YouTube Will Start Guessing Your Age

YouTube will no longer take your word for it when you enter your birthday. On Tuesday, the platform announced that it will be rolling out new age-estimation tools that will attempt to verify a person’s age based on a variety of indicators as part of an attempt to keep younger users from accessing more adult content and deliver “age-appropriate product experiences and protections.”
According to YouTube, the age inference system, which will be used on a “small set of users in the US” in the coming weeks before going wider later this year, uses machine learning to process different pieces of information about a user to determine their age. Those signals include the types of videos the user searches for, the categories of videos they watch, and how long their account has been active.
The goal of the system is to spot teenage users and direct them into a more age-appropriate experience. What does that mean, exactly? If a user is believed to be under 18, YouTube will disable personalized advertising, turn on digital wellbeing tools like reminders to take a break, and throw up some content guardrails to prevent the kid from “repetitive views” of certain types of content. Hopefully, that means it won’t drop these teens and their developing brains directly into the right-wing, incel pipeline.
People will have the opportunity to identify themselves as being over 18 and opt out of the more restricted experience, per the company—so if you’ve been watching a bunch of Minecraft videos but in a very mature, adult manner, you can specify that. You’ll just need to provide a credit card or a government ID to do it. If YouTube infers from your signals that you’re over 18, you’ll just get the standard YouTube experience.
YouTube’s age inference system comes as the internet appears to be entering its age-gating era.
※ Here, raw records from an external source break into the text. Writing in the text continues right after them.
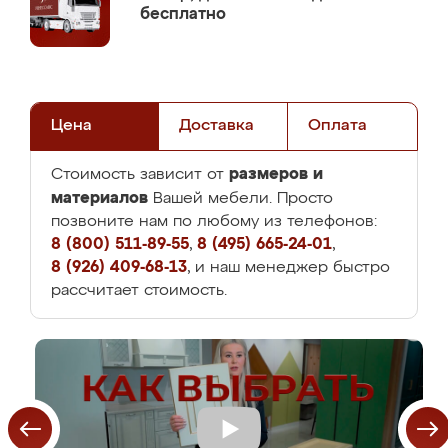
бесплатно
Цена
Доставка
Оплата
размеров и
Стоимость зависит от
материалов
Вашей мебели. Просто
позвоните нам по любому из телефонов:
8 (800) 511-89-55
,
8 (495) 665-24-01
,
8 (926) 409-68-13
, и наш менеджер быстро
рассчитает стоимость.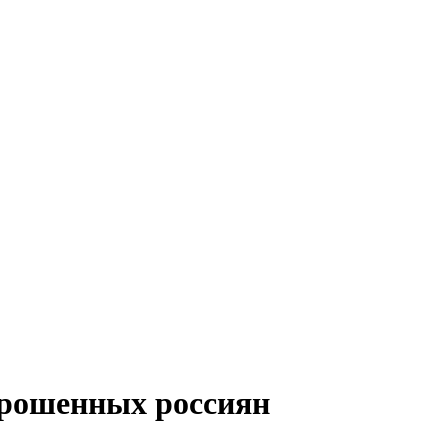
прошенных россиян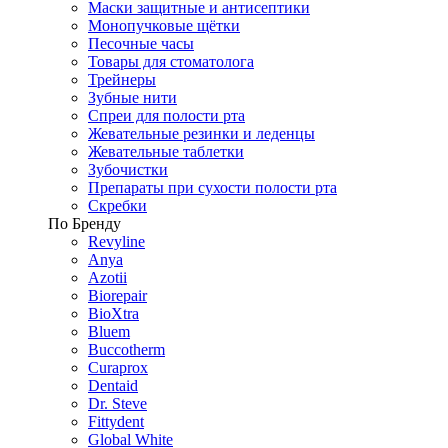
Маски защитные и антисептики
Монопучковые щётки
Песочные часы
Товары для стоматолога
Трейнеры
Зубные нити
Спреи для полости рта
Жевательные резинки и леденцы
Жевательные таблетки
Зубочистки
Препараты при сухости полости рта
Скребки
По Бренду
Revyline
Anya
Azotii
Biorepair
BioXtra
Bluem
Buccotherm
Curaprox
Dentaid
Dr. Steve
Fittydent
Global White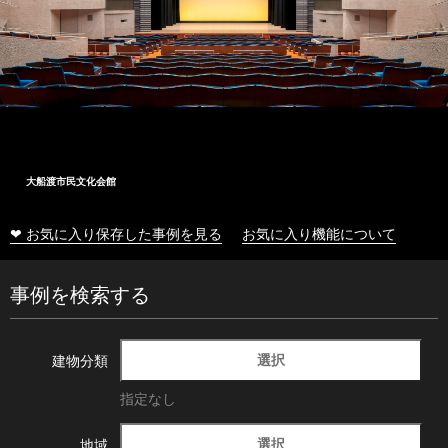
大船渡市民文化会館
❤ お気に入り保存した事例を見る
お気に入り機能について
事例を検索する
選択
建物分類
指定なし
選択
地域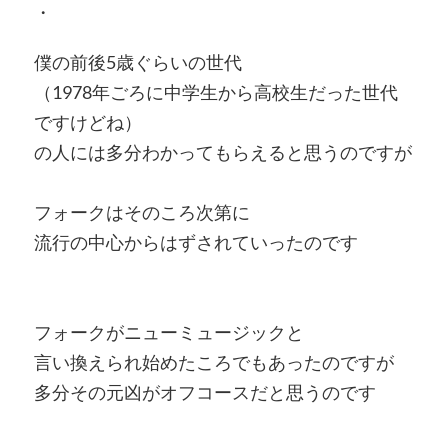
・
僕の前後5歳ぐらいの世代
（1978年ごろに中学生から高校生だった世代
ですけどね）
の人には多分わかってもらえると思うのですが
フォークはそのころ次第に
流行の中心からはずされていったのです
フォークがニューミュージックと
言い換えられ始めたころでもあったのですが
多分その元凶がオフコースだと思うのです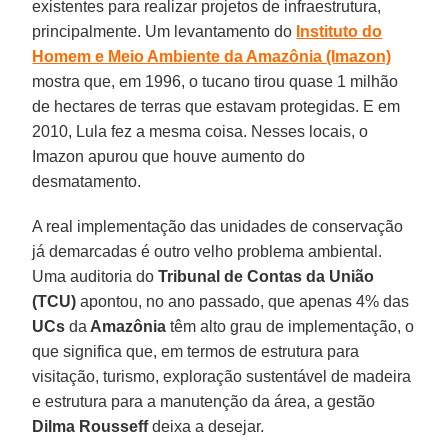
existentes para realizar projetos de infraestrutura,
principalmente. Um levantamento do
Instituto do
Homem e Meio Ambiente da Amazônia (Imazon)
mostra que, em 1996, o tucano tirou quase 1 milhão
de hectares de terras que estavam protegidas. E em
2010, Lula fez a mesma coisa. Nesses locais, o
Imazon apurou que houve aumento do
desmatamento.
A real implementação das unidades de conservação
já demarcadas é outro velho problema ambiental.
Uma auditoria do
Tribunal de Contas da União
(TCU)
apontou, no ano passado, que apenas 4% das
UCs
da
Amazônia
têm alto grau de implementação, o
que significa que, em termos de estrutura para
visitação, turismo, exploração sustentável de madeira
e estrutura para a manutenção da área, a gestão
Dilma Rousseff
deixa a desejar.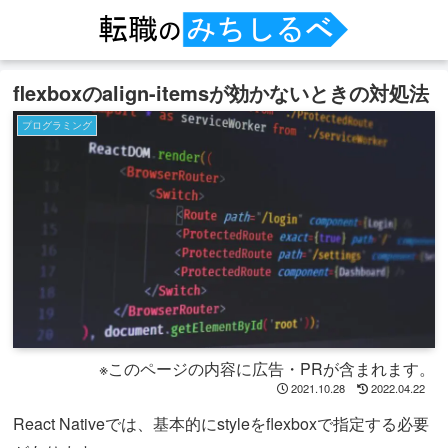
flexboxのalign-itemsが効かないときの対処法
プログラミング
※このページの内容に広告・PRが含まれます。
2021.10.28
2022.04.22
React Nativeでは、基本的にstyleをflexboxで指定する必要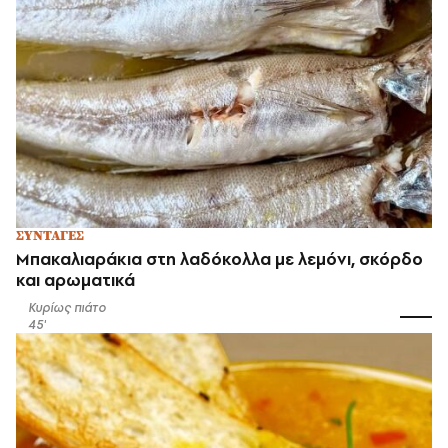
ΣΥΝΤΑΓΕΣ
Μπακαλιαράκια στη λαδόκολλα με λεμόνι, σκόρδο
και αρωματικά
Κυρίως πιάτο
45'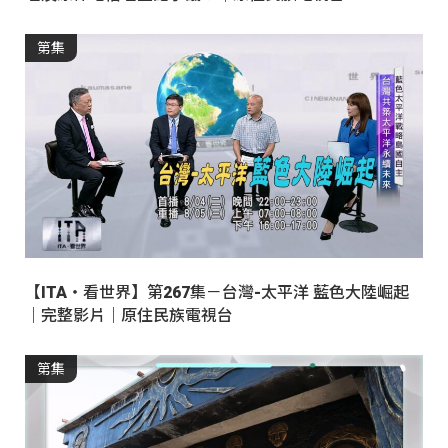
第集
【ITA・看世界】第267集－台灣-太平洋 藍色大陸崛起
｜完整影片｜原住民族電視台
第集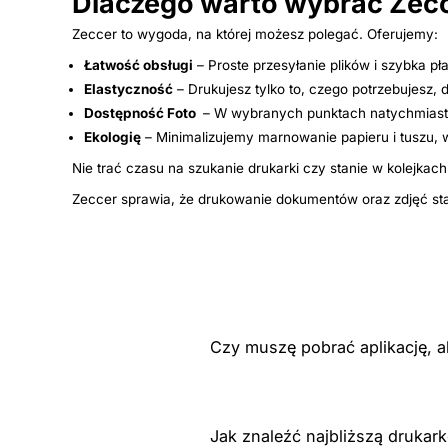
Dlaczego warto wybrać Zec
Zeccer to wygoda, na której możesz polegać. Oferujemy:
Łatwość obsługi
– Proste przesyłanie plików i szybka pła
Elastyczność
– Drukujesz tylko to, czego potrzebujesz, 
Dostępność Foto
– W wybranych punktach natychmiasto
Ekologię
– Minimalizujemy marnowanie papieru i tuszu,
Nie trać czasu na szukanie drukarki czy stanie w kolejkach
Zeccer sprawia, że drukowanie dokumentów oraz zdjęć staje
Czy muszę pobrać aplikację, a
Jak znaleźć najbliższą drukar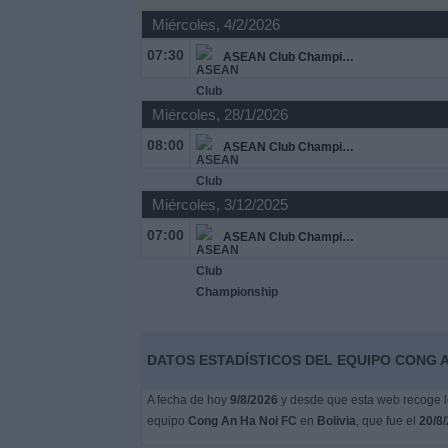
Miércoles, 4/2/2026
Noticias
07:30
ASEAN Club Championship
Widget
Miércoles, 28/1/2026
08:00
ASEAN Club Championship
Miércoles, 3/12/2025
07:00
ASEAN Club Championship
DATOS ESTADÍSTICOS DEL EQUIPO CONG AN
A fecha de hoy
9/8/2026
y desde que esta web recoge lo
equipo
Cong An Ha Noi FC
en
Bolivia
, que fue el
20/8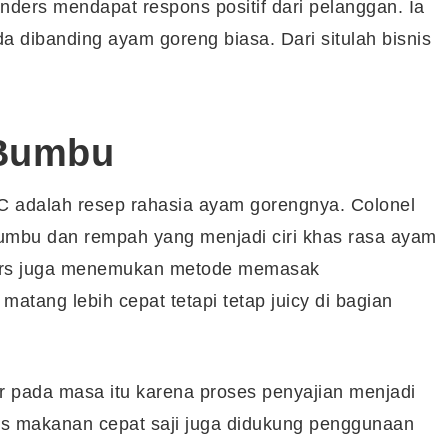
nders mendapat respons positif dari pelanggan. Ia
a dibanding ayam goreng biasa. Dari situlah bisnis
 Bumbu
FC adalah resep rahasia ayam gorengnya. Colonel
bu dan rempah yang menjadi ciri khas rasa ayam
ders juga menemukan metode memasak
tang lebih cepat tetapi tetap juicy di bagian
r pada masa itu karena proses penyajian menjadi
snis makanan cepat saji juga didukung penggunaan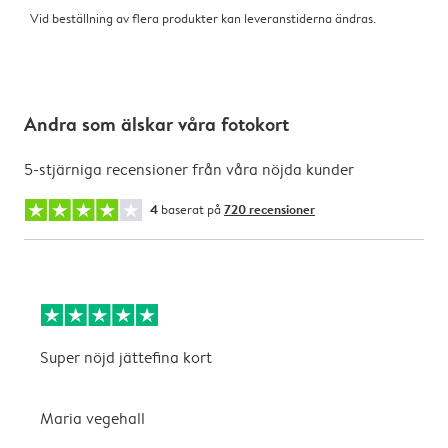
Vid beställning av flera produkter kan leveranstiderna ändras.
Andra som älskar våra fotokort
5-stjärniga recensioner från våra nöjda kunder
4
baserat på
720 recensioner
Super nöjd jättefina kort
B
Maria vegehall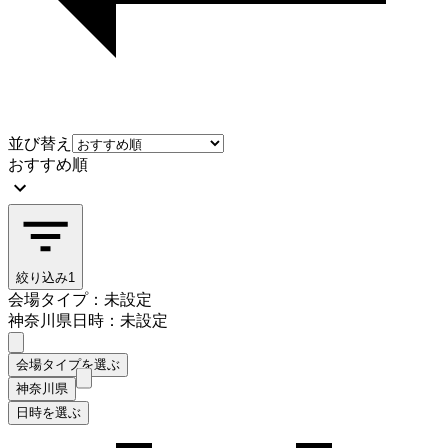
並び替え
おすすめ順
絞り込み
1
会場タイプ：未設定
神奈川県
日時：未設定
会場タイプを選ぶ
神奈川県
日時を選ぶ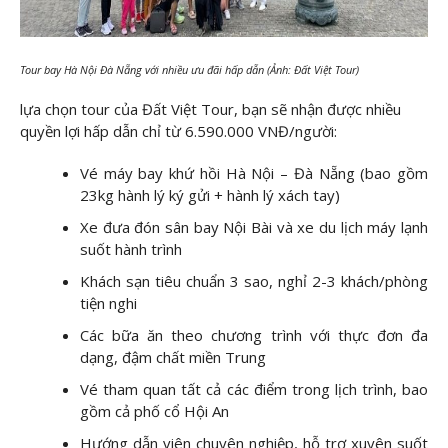
Tour bay Hà Nội Đà Nẵng với nhiều ưu đãi hấp dẫn (Ảnh: Đất Việt Tour)
lựa chọn tour của Đất Việt Tour, bạn sẽ nhận được nhiều
quyền lợi hấp dẫn chỉ từ 6.590.000 VNĐ/người:
Vé máy bay khứ hồi Hà Nội – Đà Nẵng (bao gồm
23kg hành lý ký gửi + hành lý xách tay)
Xe đưa đón sân bay Nội Bài và xe du lịch máy lạnh
suốt hành trình
Khách sạn tiêu chuẩn 3 sao, nghỉ 2-3 khách/phòng
tiện nghi
Các bữa ăn theo chương trình với thực đơn đa
dạng, đậm chất miền Trung
Vé tham quan tất cả các điểm trong lịch trình, bao
gồm cả phố cổ Hội An
Hướng dẫn viên chuyên nghiệp, hỗ trợ xuyên suốt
Earlier this month, the United Kingdom’s regulations requiring sites that contain adult content to verify the age of their users went into effect, adding a stricter age verification system that limits the ability to access everything from Pornhub to Reddit unless the user proves they are an adult. While the implementation has been less than stellar and folks are finding easy workarounds with VPNs, these types of laws are gaining steam.
Earlier this year, the Supreme Court ruled that a Texas law that requires porn sites to verify the age of their users was constitutional. Many states have passed similar laws, including some that have targeted social media sites to protect teens from the addictive and harmful aspects of such platforms—at the risk of also cutting off their ability to communicate and find community.
YouTube clearly sees the writing on the wall: age verification isn’t going anywhere. Papers, please.